* _RECORDS FOR PROCESSING_:
· · · · ·
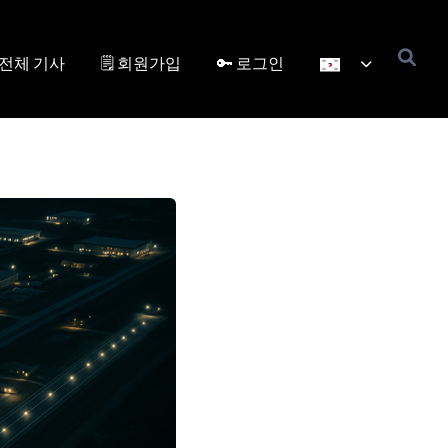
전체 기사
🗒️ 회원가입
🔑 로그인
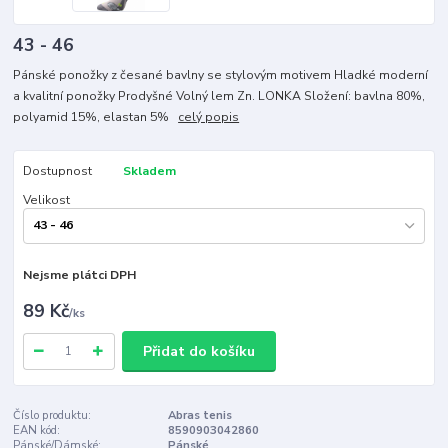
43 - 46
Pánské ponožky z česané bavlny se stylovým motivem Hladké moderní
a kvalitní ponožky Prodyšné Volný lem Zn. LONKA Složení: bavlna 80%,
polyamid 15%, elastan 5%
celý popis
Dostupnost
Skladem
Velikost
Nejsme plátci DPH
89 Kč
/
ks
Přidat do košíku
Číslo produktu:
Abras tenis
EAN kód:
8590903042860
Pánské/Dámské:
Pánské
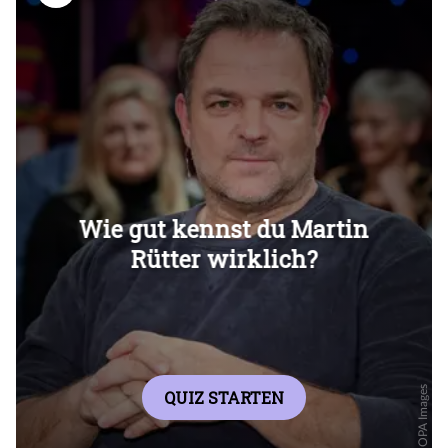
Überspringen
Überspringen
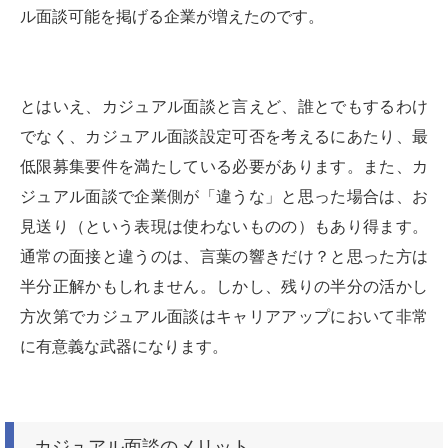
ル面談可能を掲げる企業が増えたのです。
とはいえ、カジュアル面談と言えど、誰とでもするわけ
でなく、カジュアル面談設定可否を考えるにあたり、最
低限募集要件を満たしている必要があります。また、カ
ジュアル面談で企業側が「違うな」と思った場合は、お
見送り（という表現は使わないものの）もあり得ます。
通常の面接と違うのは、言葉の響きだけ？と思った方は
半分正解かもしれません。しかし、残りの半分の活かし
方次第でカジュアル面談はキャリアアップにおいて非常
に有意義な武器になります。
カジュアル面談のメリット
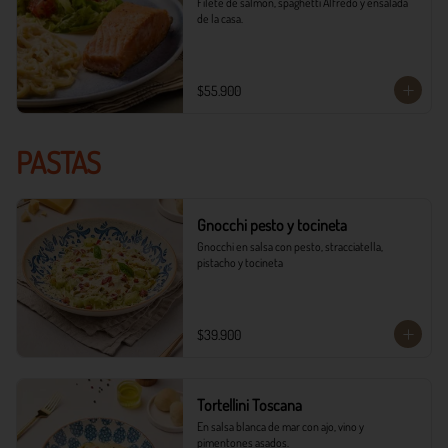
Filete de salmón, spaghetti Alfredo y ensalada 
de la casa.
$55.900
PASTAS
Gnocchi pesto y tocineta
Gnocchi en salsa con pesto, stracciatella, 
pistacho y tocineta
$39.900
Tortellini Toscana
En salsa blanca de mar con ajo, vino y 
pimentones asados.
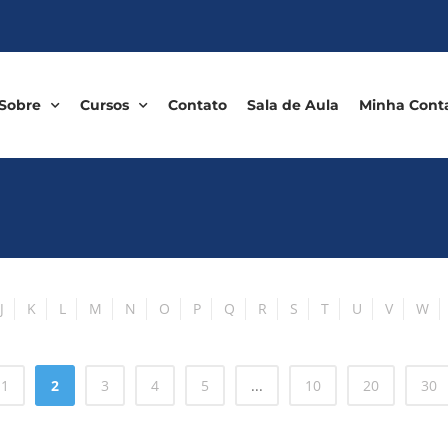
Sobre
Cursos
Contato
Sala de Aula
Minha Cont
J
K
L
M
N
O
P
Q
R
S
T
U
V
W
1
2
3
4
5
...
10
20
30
· · · · ·
* _THE TASK_: Write the full listing out again with every line unchanged, but include no pictures.

* _SOLUTION TO THE PROBLEM_:
전체 기사
🗒️ 회원가입
🔑 로그인
43 - 46
Pánské ponožky z česané bavlny se stylovým motivem Hladké moderní
a kvalitní ponožky Prodyšné Volný lem Zn. LONKA Složení: bavlna 80%,
polyamid 15%, elastan 5%
celý popis
Dostupnost
Skladem
Velikost
Nejsme plátci DPH
89 Kč
/
ks
Přidat do košíku
Číslo produktu:
Abras tenis
EAN kód:
8590903042860
Pánské/Dámské:
Pánské
Überspringen
Überspringen
ル面談可能を掲げる企業が増えたのです。
とはいえ、カジュアル面談と言えど、誰とでもするわけ
でなく、カジュアル面談設定可否を考えるにあたり、最
低限募集要件を満たしている必要があります。また、カ
ジュアル面談で企業側が「違うな」と思った場合は、お
見送り（という表現は使わないものの）もあり得ます。
通常の面接と違うのは、言葉の響きだけ？と思った方は
半分正解かもしれません。しかし、残りの半分の活かし
方次第でカジュアル面談はキャリアアップにおいて非常
に有意義な武器になります。
カジュアル面談のメリット
Filete de salmón, spaghetti Alfredo y ensalada 
de la casa.
$55.900
PASTAS
Gnocchi pesto y tocineta
Gnocchi en salsa con pesto, stracciatella, 
pistacho y tocineta
$39.900
Tortellini Toscana
En salsa blanca de mar con ajo, vino y 
pimentones asados.
Sobre
Cursos
Contato
Sala de Aula
Minha Cont
J
K
L
M
N
O
P
Q
R
S
T
U
V
W
1
2
3
4
5
...
10
20
30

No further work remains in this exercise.